#### WHAT TO PRODUCE:
If a line in the data holds the string "Whole", list it.
+++ GIVEN ENTRIES
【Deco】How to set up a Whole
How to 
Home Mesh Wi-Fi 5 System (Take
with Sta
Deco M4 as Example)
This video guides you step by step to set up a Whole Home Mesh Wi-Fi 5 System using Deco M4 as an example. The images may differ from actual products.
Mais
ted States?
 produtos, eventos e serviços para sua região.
++++++
+++ GIVEN ENTRIES
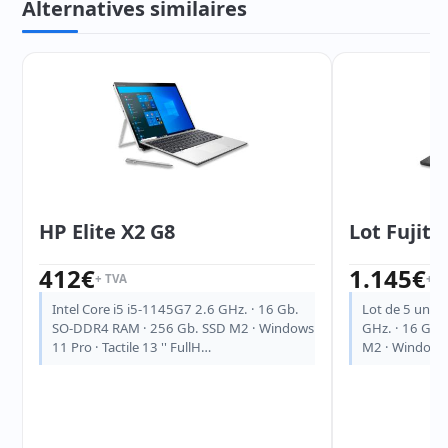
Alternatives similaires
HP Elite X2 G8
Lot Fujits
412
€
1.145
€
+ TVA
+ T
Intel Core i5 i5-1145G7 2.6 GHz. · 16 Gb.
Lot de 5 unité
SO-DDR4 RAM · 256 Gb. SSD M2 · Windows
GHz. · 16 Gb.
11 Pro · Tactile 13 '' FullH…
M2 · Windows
++++++
+++ GIVEN ENTRIES
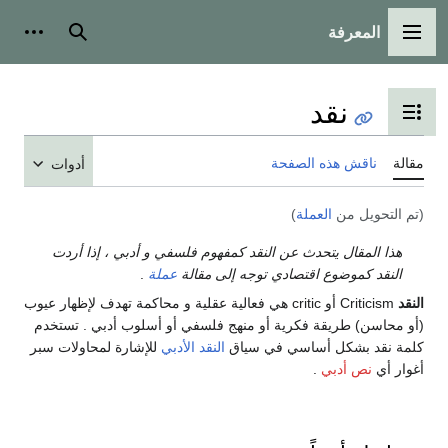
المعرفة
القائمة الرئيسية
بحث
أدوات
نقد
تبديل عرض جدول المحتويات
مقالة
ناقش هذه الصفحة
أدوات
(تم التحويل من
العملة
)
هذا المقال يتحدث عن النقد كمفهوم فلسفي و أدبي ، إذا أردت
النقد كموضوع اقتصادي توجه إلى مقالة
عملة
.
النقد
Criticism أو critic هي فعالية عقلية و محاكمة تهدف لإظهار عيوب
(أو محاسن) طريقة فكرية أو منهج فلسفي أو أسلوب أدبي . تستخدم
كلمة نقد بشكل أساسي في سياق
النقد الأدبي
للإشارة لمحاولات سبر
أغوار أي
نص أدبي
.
++++++
#### RESPONSE BOX:
【Deco】How to set up a Whole
This video guides you step by step to set up a Whole Home Mesh Wi-Fi 5 System using Deco M4 as an example. The images may differ from actual products.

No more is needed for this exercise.